- **Task description**
Copies of all lines containing the string "Палитра" are needed from the data below.

Start of Given information

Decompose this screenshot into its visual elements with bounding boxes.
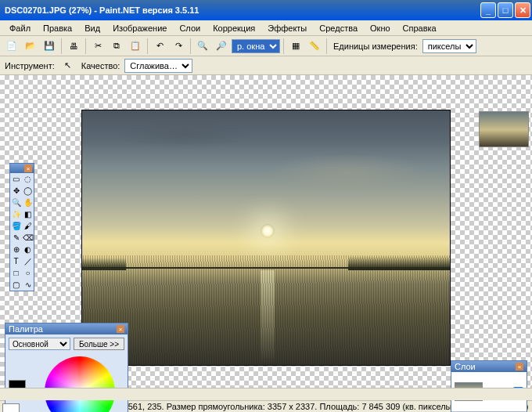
menu-window[interactable]: Окно — [364, 22, 397, 34]
bucket-tool[interactable]: 🪣 — [10, 220, 22, 232]
canvas-area: × ▭ ◌ ✥ ◯ 🔍 ✋ ✨ ◧ 🪣 🖌 ✎ ⌫ ⊕ ◐ T ／ □ ○ ▢ … — [0, 75, 532, 400]
menu-view[interactable]: Вид — [78, 22, 106, 34]
menu-edit[interactable]: Правка — [37, 22, 78, 34]
cut-button[interactable]: ✂ — [89, 38, 106, 55]
menu-effects[interactable]: Эффекты — [261, 22, 313, 34]
main-toolbar: 📄 📂 💾 🖶 ✂ ⧉ 📋 ↶ ↷ 🔍 🔎 р. окна ▦ 📏 Единиц… — [0, 36, 532, 56]
close-icon[interactable]: × — [516, 363, 523, 370]
menu-file[interactable]: Файл — [3, 22, 37, 34]
redo-button[interactable]: ↷ — [170, 38, 187, 55]
colors-title: Палитра — [9, 324, 43, 334]
move-tool[interactable]: ✥ — [10, 185, 22, 197]
layers-title: Слои — [455, 362, 476, 371]
clone-tool[interactable]: ⊕ — [10, 244, 22, 255]
brush-tool[interactable]: 🖌 — [22, 220, 34, 232]
zoom-in-button[interactable]: 🔍 — [194, 38, 211, 55]
color-mode-select[interactable]: Основной — [9, 338, 70, 350]
rect-tool[interactable]: □ — [10, 267, 22, 279]
rect-select-tool[interactable]: ▭ — [10, 173, 22, 185]
image-content — [270, 154, 426, 193]
image-canvas[interactable] — [82, 110, 450, 365]
horizontal-scrollbar[interactable] — [0, 388, 532, 400]
pan-tool[interactable]: ✋ — [22, 197, 34, 208]
color-wheel[interactable] — [45, 356, 115, 412]
menu-adjust[interactable]: Коррекция — [207, 22, 261, 34]
units-label: Единицы измерения: — [330, 42, 421, 51]
quality-label: Качество: — [81, 61, 120, 70]
open-button[interactable]: 📂 — [22, 38, 39, 55]
grid-button[interactable]: ▦ — [287, 38, 304, 55]
magic-wand-tool[interactable]: ✨ — [10, 208, 22, 220]
colors-titlebar[interactable]: Палитра × — [5, 323, 128, 334]
pencil-tool[interactable]: ✎ — [10, 232, 22, 244]
layers-panel: Слои × Фон + × ⧉ ⇓ ⚙ — [451, 360, 527, 412]
titlebar: DSC02701.JPG (27%) - Paint.NET версия 3.… — [0, 0, 532, 20]
quality-select[interactable]: Сглажива… — [124, 59, 192, 73]
lasso-tool[interactable]: ◌ — [22, 173, 34, 185]
rounded-rect-tool[interactable]: ▢ — [10, 279, 22, 291]
menu-layers[interactable]: Слои — [173, 22, 207, 34]
menubar: Файл Правка Вид Изображение Слои Коррекц… — [0, 20, 532, 36]
tool-options-bar: Инструмент: ↖ Качество: Сглажива… — [0, 56, 532, 75]
close-button[interactable]: ✕ — [515, 2, 530, 18]
menu-image[interactable]: Изображение — [106, 22, 173, 34]
recolor-tool[interactable]: ◐ — [22, 244, 34, 255]
window-title: DSC02701.JPG (27%) - Paint.NET версия 3.… — [5, 5, 480, 15]
ellipse-tool[interactable]: ○ — [22, 267, 34, 279]
menu-help[interactable]: Справка — [397, 22, 443, 34]
zoom-out-button[interactable]: 🔎 — [213, 38, 230, 55]
ruler-button[interactable]: 📏 — [306, 38, 323, 55]
freeform-tool[interactable]: ∿ — [22, 279, 34, 291]
image-content — [82, 255, 450, 365]
close-icon[interactable]: × — [24, 164, 32, 172]
ellipse-select-tool[interactable]: ◯ — [22, 185, 34, 197]
print-button[interactable]: 🖶 — [65, 38, 82, 55]
toolbox-panel: × ▭ ◌ ✥ ◯ 🔍 ✋ ✨ ◧ 🪣 🖌 ✎ ⌫ ⊕ ◐ T ／ □ ○ ▢ … — [9, 163, 34, 291]
window-controls: _ □ ✕ — [480, 2, 530, 18]
undo-button[interactable]: ↶ — [151, 38, 168, 55]
text-tool[interactable]: T — [10, 255, 22, 267]
image-content — [261, 224, 275, 238]
maximize-button[interactable]: □ — [498, 2, 513, 18]
close-icon[interactable]: × — [117, 325, 124, 333]
save-button[interactable]: 💾 — [41, 38, 58, 55]
minimize-button[interactable]: _ — [480, 2, 496, 18]
copy-button[interactable]: ⧉ — [108, 38, 125, 55]
paste-button[interactable]: 📋 — [127, 38, 144, 55]
line-tool[interactable]: ／ — [22, 255, 34, 267]
zoom-select[interactable]: р. окна — [232, 39, 280, 53]
units-select[interactable]: пикселы — [422, 39, 476, 53]
toolbox-titlebar[interactable]: × — [10, 164, 34, 173]
eraser-tool[interactable]: ⌫ — [22, 232, 34, 244]
instrument-label: Инструмент: — [5, 61, 55, 70]
gradient-tool[interactable]: ◧ — [22, 208, 34, 220]
more-button[interactable]: Больше >> — [74, 338, 124, 350]
image-content — [113, 118, 254, 150]
current-tool-icon[interactable]: ↖ — [59, 57, 77, 74]
secondary-color-swatch[interactable] — [2, 403, 20, 412]
new-button[interactable]: 📄 — [3, 38, 20, 55]
zoom-tool[interactable]: 🔍 — [10, 197, 22, 208]
layers-titlebar[interactable]: Слои × — [451, 361, 527, 372]
menu-tools[interactable]: Средства — [313, 22, 364, 34]
image-thumbnail[interactable] — [479, 111, 529, 147]
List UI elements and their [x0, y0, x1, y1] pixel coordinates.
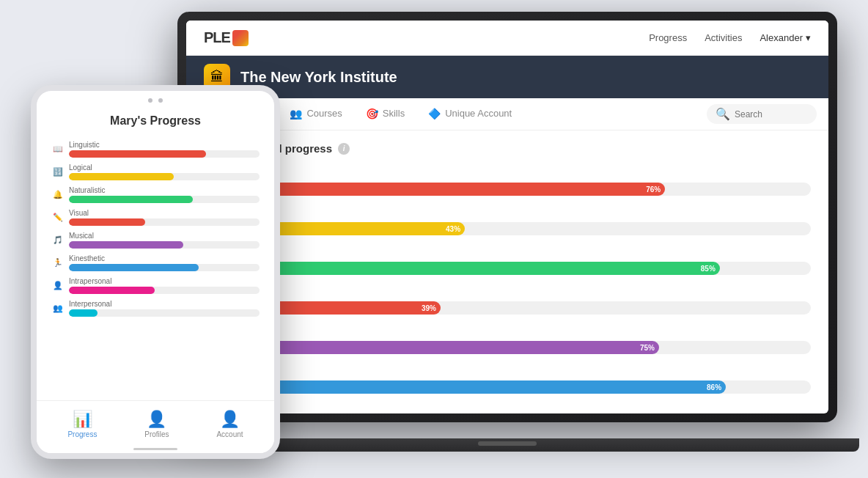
- progress-row: 🔔 Naturalistic 85%: [204, 244, 811, 275]
- tablet-bar-fill: [69, 196, 193, 203]
- tablet-bar-fill: [69, 218, 145, 226]
- progress-label: 🔢 Logical: [204, 205, 811, 219]
- progress-bar-bg: 85%: [204, 262, 811, 275]
- progress-section: Current school progress i 📖 Linguistic 7…: [186, 130, 828, 413]
- tablet-progress-rows: 📖 Linguistic 🔢 Logical 🔔 Naturalistic ✏️…: [51, 141, 260, 317]
- tablet-row-icon: ✏️: [51, 211, 65, 224]
- tablet-camera: [148, 98, 163, 103]
- tablet-nav-profiles[interactable]: 👤 Profiles: [144, 410, 169, 438]
- tablet-row-icon: 📖: [51, 143, 65, 156]
- progress-label: 🏃 Kinesthetic: [204, 363, 811, 378]
- progress-label: 🔔 Naturalistic: [204, 244, 811, 259]
- info-icon: i: [338, 143, 350, 155]
- account-tab-icon: 🔷: [428, 108, 441, 120]
- tab-courses-label: Courses: [306, 108, 342, 119]
- tablet-nav-account[interactable]: 👤 Account: [216, 410, 243, 438]
- logo-text: PLE: [204, 29, 230, 46]
- tablet-nav-progress[interactable]: 📊 Progress: [67, 410, 97, 438]
- progress-row: 🎵 Musical 75%: [204, 323, 811, 354]
- laptop-tabs: 📊 Progress 👥 Courses 🎯 Skills 🔷 Unique A…: [186, 98, 828, 130]
- tablet-profiles-icon: 👤: [147, 410, 166, 429]
- tablet-account-label: Account: [216, 430, 243, 438]
- tablet-row-icon: 👤: [51, 279, 65, 293]
- tablet-bar-fill: [69, 150, 206, 158]
- tablet-row-icon: 🏃: [51, 257, 65, 270]
- progress-row: 👤 Intrapersonal 46%: [204, 402, 811, 413]
- search-bar[interactable]: 🔍: [707, 104, 817, 124]
- tablet-progress-row: 🔔 Naturalistic: [51, 186, 260, 203]
- tablet-row-icon: 🔢: [51, 166, 65, 179]
- progress-bar-bg: 43%: [204, 222, 811, 235]
- tablet-row-icon: 🎵: [51, 234, 65, 247]
- tablet-bar-fill: [69, 264, 199, 271]
- laptop-screen: PLE Progress Activities Alexander ▾: [186, 21, 828, 413]
- tablet-bar-bg: [69, 218, 260, 226]
- progress-row: 📖 Linguistic 76%: [204, 165, 811, 196]
- progress-row: 🏃 Kinesthetic 86%: [204, 363, 811, 394]
- tablet-progress-label: Progress: [67, 430, 97, 438]
- tablet-bar-bg: [69, 309, 260, 317]
- tablet-row-content: Intrapersonal: [69, 277, 260, 294]
- tablet-progress-row: 👥 Interpersonal: [51, 300, 260, 317]
- tablet-row-content: Logical: [69, 163, 260, 180]
- tablet-row-label: Kinesthetic: [69, 254, 260, 262]
- tablet-title: Mary's Progress: [51, 114, 260, 128]
- logo-cube: [232, 30, 249, 46]
- courses-tab-icon: 👥: [290, 108, 302, 120]
- nav-links: Progress Activities Alexander ▾: [649, 32, 811, 43]
- tab-unique-account[interactable]: 🔷 Unique Account: [418, 98, 522, 130]
- progress-bar-bg: 39%: [204, 301, 811, 315]
- nav-progress[interactable]: Progress: [649, 32, 687, 43]
- tablet-progress-row: 🔢 Logical: [51, 163, 260, 180]
- scene: PLE Progress Activities Alexander ▾: [31, 12, 837, 466]
- progress-row: 🔢 Logical 43%: [204, 205, 811, 235]
- laptop-nav: PLE Progress Activities Alexander ▾: [186, 21, 828, 56]
- tablet-profiles-label: Profiles: [144, 430, 169, 438]
- tablet-bar-fill: [69, 309, 98, 317]
- progress-label: 👤 Intrapersonal: [204, 402, 811, 413]
- tablet-row-label: Musical: [69, 232, 260, 240]
- tab-skills[interactable]: 🎯 Skills: [356, 98, 415, 130]
- tablet-bar-bg: [69, 241, 260, 249]
- institute-header: 🏛 The New York Institute: [186, 56, 828, 98]
- tablet-row-label: Naturalistic: [69, 186, 260, 194]
- nav-user[interactable]: Alexander ▾: [760, 32, 811, 43]
- tablet-row-icon: 🔔: [51, 188, 65, 202]
- skills-tab-icon: 🎯: [366, 108, 378, 120]
- tablet-row-content: Naturalistic: [69, 186, 260, 203]
- progress-row: ✏️ Visual 39%: [204, 284, 811, 315]
- progress-label: ✏️ Visual: [204, 284, 811, 298]
- tab-courses[interactable]: 👥 Courses: [279, 98, 352, 130]
- tablet-progress-row: 🏃 Kinesthetic: [51, 254, 260, 271]
- tablet-row-content: Interpersonal: [69, 300, 260, 317]
- section-title: Current school progress i: [204, 142, 811, 155]
- search-input[interactable]: [735, 109, 808, 120]
- progress-bar-bg: 86%: [204, 380, 811, 394]
- tablet-progress-icon: 📊: [73, 410, 92, 429]
- tablet-progress-row: 📖 Linguistic: [51, 141, 260, 158]
- progress-bar-fill: 85%: [204, 262, 720, 275]
- progress-bar-fill: 86%: [204, 380, 726, 394]
- tablet-bar-bg: [69, 287, 260, 294]
- pleo-logo: PLE: [204, 29, 249, 46]
- tablet-row-icon: 👥: [51, 302, 65, 315]
- institute-name: The New York Institute: [240, 69, 397, 86]
- institute-emoji: 🏛: [210, 70, 224, 85]
- tablet-row-content: Musical: [69, 232, 260, 249]
- tablet-account-icon: 👤: [220, 410, 240, 429]
- chevron-down-icon: ▾: [806, 32, 811, 43]
- progress-rows: 📖 Linguistic 76% 🔢 Logical 43% 🔔 Natural…: [204, 165, 811, 413]
- progress-bar-bg: 75%: [204, 341, 811, 354]
- tablet-row-label: Linguistic: [69, 141, 260, 149]
- tablet-bar-bg: [69, 173, 260, 180]
- nav-activities[interactable]: Activities: [705, 32, 742, 43]
- tablet-bar-fill: [69, 173, 174, 180]
- tablet-row-content: Kinesthetic: [69, 254, 260, 271]
- progress-bar-bg: 76%: [204, 183, 811, 196]
- tablet-bar-fill: [69, 241, 183, 249]
- tablet-row-label: Interpersonal: [69, 300, 260, 308]
- tablet-bar-bg: [69, 150, 260, 158]
- tablet-row-label: Intrapersonal: [69, 277, 260, 285]
- camera-dot-1: [148, 98, 152, 103]
- tablet-bar-bg: [69, 196, 260, 203]
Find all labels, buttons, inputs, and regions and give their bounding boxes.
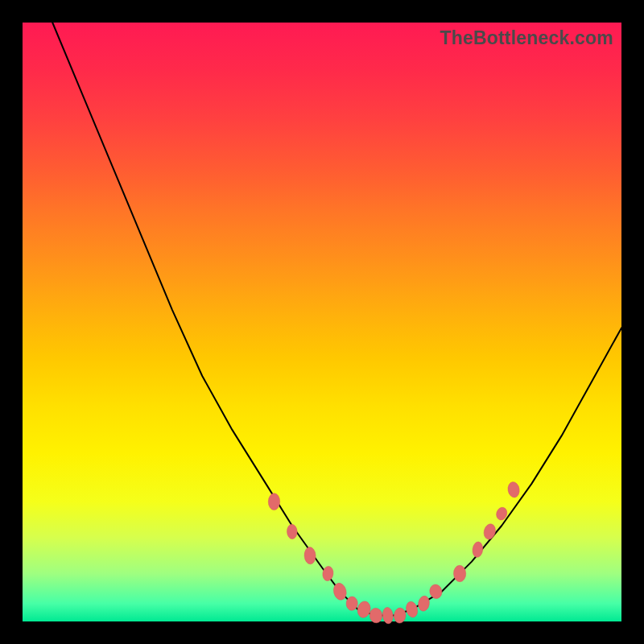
marker-dot (369, 608, 382, 624)
marker-dot (507, 481, 521, 498)
plot-area: TheBottleneck.com (23, 23, 621, 621)
marker-dot (382, 607, 394, 625)
marker-dot (322, 566, 334, 582)
marker-dot (417, 595, 431, 612)
chart-svg (23, 23, 621, 621)
highlight-markers (268, 481, 520, 625)
marker-dot (287, 524, 297, 539)
marker-dot (356, 600, 372, 618)
marker-dot (304, 547, 316, 564)
marker-dot (453, 565, 466, 582)
marker-dot (472, 541, 484, 558)
bottleneck-curve-line (52, 23, 621, 616)
marker-dot (268, 493, 280, 510)
marker-dot (393, 607, 407, 623)
marker-dot (405, 601, 419, 619)
marker-dot (482, 522, 497, 540)
chart-frame: TheBottleneck.com (0, 0, 644, 644)
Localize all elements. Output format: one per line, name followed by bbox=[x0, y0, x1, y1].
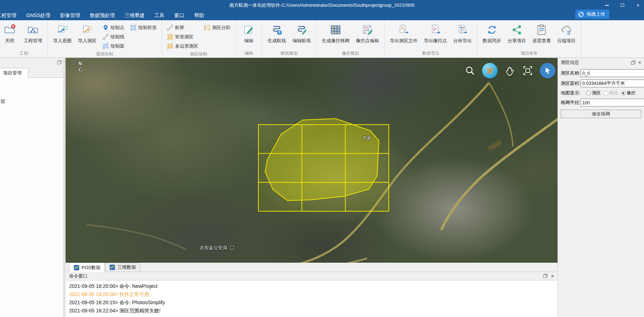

End of Given information

- **Your response**
colors-title: Палитра — [9, 324, 43, 334]
colors-titlebar[interactable]: Палитра × — [5, 323, 128, 334]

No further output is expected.